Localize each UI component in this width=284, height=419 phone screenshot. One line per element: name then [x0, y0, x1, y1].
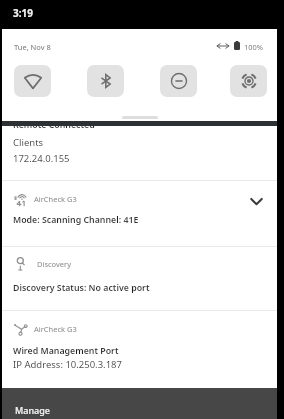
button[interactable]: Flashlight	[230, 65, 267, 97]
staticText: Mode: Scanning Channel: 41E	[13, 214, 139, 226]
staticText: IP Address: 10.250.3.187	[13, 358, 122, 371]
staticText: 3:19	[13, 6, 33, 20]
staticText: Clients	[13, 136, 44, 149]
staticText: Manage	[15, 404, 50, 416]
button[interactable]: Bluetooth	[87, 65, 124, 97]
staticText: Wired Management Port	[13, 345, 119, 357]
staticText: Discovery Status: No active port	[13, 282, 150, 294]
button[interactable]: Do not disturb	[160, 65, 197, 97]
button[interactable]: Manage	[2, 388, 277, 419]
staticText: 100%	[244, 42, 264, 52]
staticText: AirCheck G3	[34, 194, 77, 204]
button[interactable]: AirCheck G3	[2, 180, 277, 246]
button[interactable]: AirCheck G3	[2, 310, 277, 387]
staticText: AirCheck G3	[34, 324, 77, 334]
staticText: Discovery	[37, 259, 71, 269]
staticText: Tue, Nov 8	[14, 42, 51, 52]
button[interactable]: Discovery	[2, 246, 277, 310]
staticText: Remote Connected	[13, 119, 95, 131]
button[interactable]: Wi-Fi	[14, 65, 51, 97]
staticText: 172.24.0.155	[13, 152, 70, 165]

++++++++++++++++++++

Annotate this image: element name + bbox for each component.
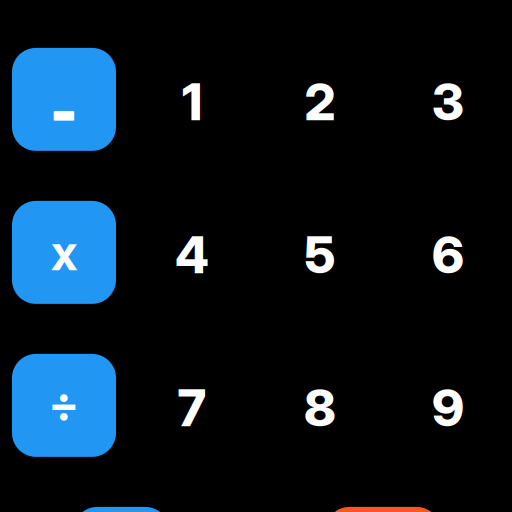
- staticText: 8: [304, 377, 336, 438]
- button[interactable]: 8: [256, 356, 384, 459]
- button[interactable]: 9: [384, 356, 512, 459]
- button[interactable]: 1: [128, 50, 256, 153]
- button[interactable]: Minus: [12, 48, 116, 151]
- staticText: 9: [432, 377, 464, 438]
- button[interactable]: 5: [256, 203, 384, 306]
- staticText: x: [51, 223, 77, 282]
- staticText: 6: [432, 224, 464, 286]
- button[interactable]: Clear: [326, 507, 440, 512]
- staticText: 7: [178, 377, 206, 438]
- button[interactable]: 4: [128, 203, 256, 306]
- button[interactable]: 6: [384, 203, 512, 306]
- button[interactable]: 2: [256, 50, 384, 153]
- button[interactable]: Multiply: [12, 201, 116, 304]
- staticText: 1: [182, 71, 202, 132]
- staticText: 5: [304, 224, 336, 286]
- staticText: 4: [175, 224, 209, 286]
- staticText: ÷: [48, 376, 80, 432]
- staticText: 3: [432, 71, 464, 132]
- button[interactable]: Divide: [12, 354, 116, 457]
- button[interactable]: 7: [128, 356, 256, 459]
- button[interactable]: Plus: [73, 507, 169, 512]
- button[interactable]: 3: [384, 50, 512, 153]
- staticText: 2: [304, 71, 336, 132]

++++++++++++++++++++

§ EXERCISE AIM:
Scan the listing for the word "AirCheck". Copy every line in which it appears.

§ ANSWER BOX:
staticText: AirCheck G3	[34, 194, 77, 204]
button[interactable]: AirCheck G3	[2, 180, 277, 246]
button[interactable]: AirCheck G3	[2, 310, 277, 387]
staticText: AirCheck G3	[34, 324, 77, 334]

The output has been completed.